Militants killed 25 Egypt police Monday in the deadliest attack of its kind in years, as the country struggles to deal with a crisis sparked by the ouster of president Mohammed Morsi.
Sources said militants fire rocket-propelled grenades at two buses carrying police in the Sinai Peninsula, just hours after Egypt's military chief vowed a "forceful" response to violence roiling the Arab world's most populous nation.
The attack raised fears of a return to the wave of deadly Islamist violence that swept Egypt in the 1990s.
It comes as the country struggles to put a lid on a deep political crisis and bloodshed that has left almost 800 people dead in days of clashes between Islamist protesters and security forces throughout Egypt.
Among those killed in the latest violence were 36 Islamist detainees who died in police custody overnight, with authorities saying they had suffocated on tear gas fired after they took a police officer hostage.
Morsi's supporters vowed new demonstrations on Monday, but a day earlier they had cancelled several marches citing security concerns.
The Sinai attack left at least two other policemen injured, with unknown militants firing on buses carrying police as they headed towards the town of Rafah on the border with the Palestinian Gaza Strip.
The interior ministry blamed the attacks on "armed terrorist groups," and a border official said shortly afterwards that the Rafah border crossing would be closed.

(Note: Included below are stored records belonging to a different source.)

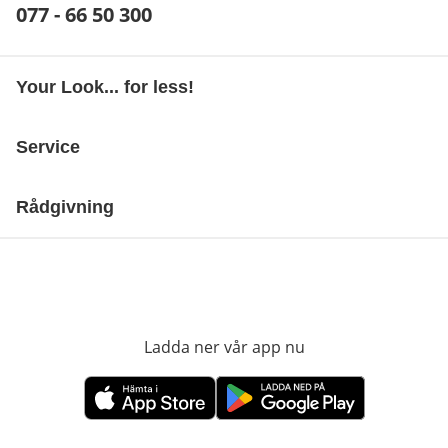
Telefonnummer:
077 - 66 50 300
Öppnar telefonklient
Your Look... for less!
Service
Rådgivning
Ladda ner vår app nu
öppnas i nytt fönst
öppnas i nytt fönster
öppnas i nytt fönster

The security situation in the Sinai Peninsula has deteriorated sharply since the army ousted Morsi on July 3, with near daily attacks by militants targeting police and military installations.
Elsewhere in the country, bloodshed sparked by the August 14 security force crackdown on pro-Morsi protest camps showed little sign of abating.
Authorities said 36 Islamist detainees died after police fired tear gas in a bid to free a police officer taken hostage by prisoners.
But the Muslim Brotherhood, the once-banned movement from which Morsi hailed, held the police accountable.
"The murder of 35 detained anti-coup protestors affirms the intentional violence aimed at opponents of the coup, and the cold-blooded killing of which they are targets," it said in a statement in English.
The deaths of the detainees came hours after military chief Abdel Fattah al-Sisi warned that security forces would confront any violence from protesters.
"We will never be silent in the face of the destruction of the country," said Sisi, who overthrew Morsi on July 3 after protests against the Islamist president's rule.
"We are very prepared for this," he said, pledging a "forceful" response to further attacks on police stations and government buildings.
Morsi loyalists said they would hold new marches on Monday, but cancelled several a day earlier, citing fears of violence by security forces and vigilantes.
According to an AFP tally, more than 1,000 people have been killed since mass demonstrations against Morsi erupted at the end of June, among them a son of the Brotherhood's supreme guide who died on Friday.
The violence sparked by the August 14 crackdown has drawn international condemnation and EU leaders have warned the bloc will "urgently review" ties with Cairo in the coming days.
European ambassadors were recalled from their summer break for an emergency meeting in Brussels.
The European Union has pledged nearly five billion euros ($6.7 billion) in aid to Egypt but the bloc has cautioned this too was under "constant review" after Morsi's ouster.
French President Francois Hollande said after a meeting with the Saudi foreign minister: "It is unacceptable that there is violence of this level in a great country like Egypt."
The United States has announced the cancellation of its biannual military exercise with Egypt, and its embassy in Cairo was closed Sunday for security reasons.
The White House has stopped short of suspending $1.3 billion in annual aid, although some U.S. lawmakers called Sunday for the funds to be cut.
But the international response has not been uniformly critical. Both Saudi Arabia and Jordan have said they back Egypt in its fight against "terrorism".
In the 1990s, Egypt was hit by major attacks linked to Islamist groups such as Gamaa Islamiyya and the Islamic Jihad, with targets including government officials and security forces, Coptic Christians and the country's vital tourism industry.
One of the deadliest attacks took place in 1997 when militants struck the mortuary temple of Queen Hatshepsut in the tourist haven of Luxor, killing 58 holidaymakers.